Water content in tomato according to USDA: 94.78 g (100 g)
6. Skim milk
A study has mentioned that skim milk is more hydrating compared to water as the prior is retained by the body for a longer time than the latter. Retention of this fluid in the body for a long time helps maintain the water levels of the body and prevents dehydration, especially in summer. Therefore, if you are fasting, skim milk will make for the best food. 
Water content in skim milk according to USDA: 90.8 g (100 g)
Foods To Avoid
Alcohol or alcoholic beverages such as beer and spirits act as natural diuretics. Meaning, they contain a substance that promotes diuresis, including forced diuresis, by increasing the production of urine. When urine production increases, the risk of dehydration also increases. Therefore, alcohol must be avoided when you are fasting, also considering that it is forbidden during the holy month of Ramadan. 
Caffeinated drinks such as coffee and tea, when consumed in high amount, can cause dehydration. This is because caffeine plays the role of adenosine receptor antagonist and reduces the reabsorption of sodium by the body cells, which is an essential electrolyte. In a moderate amount, caffeine may not dehydrate, but in a large dose (greater than 500 mg), it can behave as a diuretic and cause dehydration. 
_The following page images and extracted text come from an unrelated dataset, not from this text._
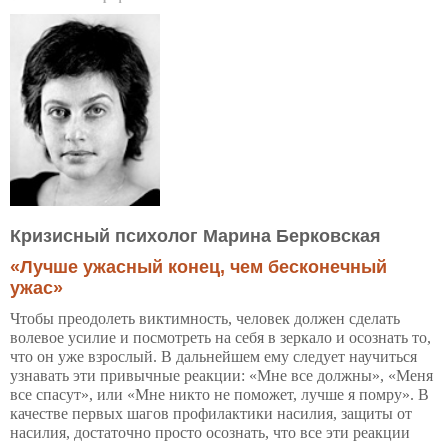
Кризисный психолог Марина Берковская
«Лучше ужасный конец, чем бесконечный
ужас»
Чтобы преодолеть виктимность, человек должен сделать
волевое усилие и посмотреть на себя в зеркало и осознать то,
что он уже взрослый. В дальнейшем ему следует научиться
узнавать эти привычные реакции: «Мне все должны», «Меня
все спасут», или «Мне никто не поможет, лучше я помру». В
качестве первых шагов профилактики насилия, защиты от
насилия, достаточно просто осознать, что все эти реакции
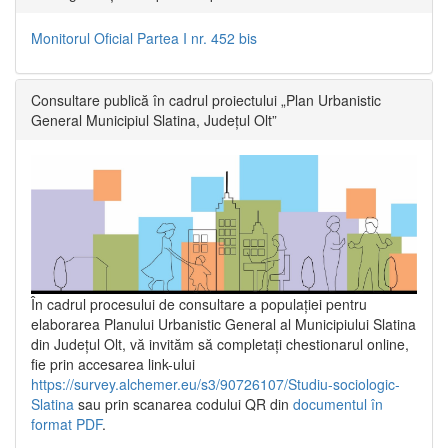
Monitorul Oficial Partea I nr. 452 bis
Consultare publică în cadrul proiectului „Plan Urbanistic
General Municipiul Slatina, Județul Olt”
În cadrul procesului de consultare a populaţiei pentru
elaborarea Planului Urbanistic General al Municipiului Slatina
din Județul Olt, vă invităm să completați chestionarul online,
fie prin accesarea link-ului
https://survey.alchemer.eu/s3/90726107/Studiu-sociologic-
Slatina
sau prin scanarea codului QR din
documentul în
format PDF
.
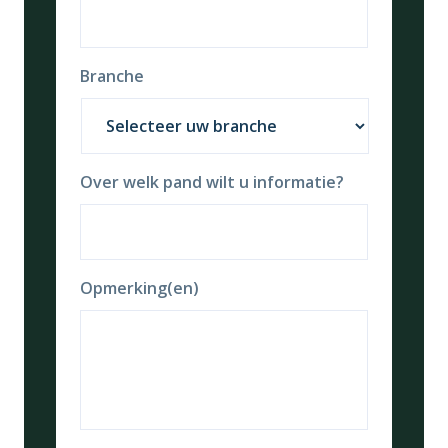
Branche
Over welk pand wilt u informatie?
Opmerking(en)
3. High-calorie sports drink
Individuals who are related to sports and are observing fasting during the month of Ramadan are often recommended sports drinks. These sports drinks often have higher glucose content that may help maintain the energy levels of the athletes for a prolonged period. However, in some individuals like diabetics, high calories can increase the sugar levels in the body and cause dehydration. 
4. Artificial fruit juices
Drinking homemade fruit juices without sugar can help treat dehydration up to a certain extent, however, synthetic fluids such as artificial fruit juices may give you instant energy, but cause dehydration due to the high sugar content in them. Also, due to the low sodium and potassium content in them, they may cause stomach problems.
5. High salt foods
Consuming too many salty foods such as chips, sauce and processed meats can pull water from the body cells and cause dehydration. Also, as the frequency of sweating is more during the summer season, excessive sodium and water could be lost from the body. Avoid salty foods to prevent dehydration, however, don't avoid all as sodium is also necessary to restore total body water and fluid-electrolyte balance.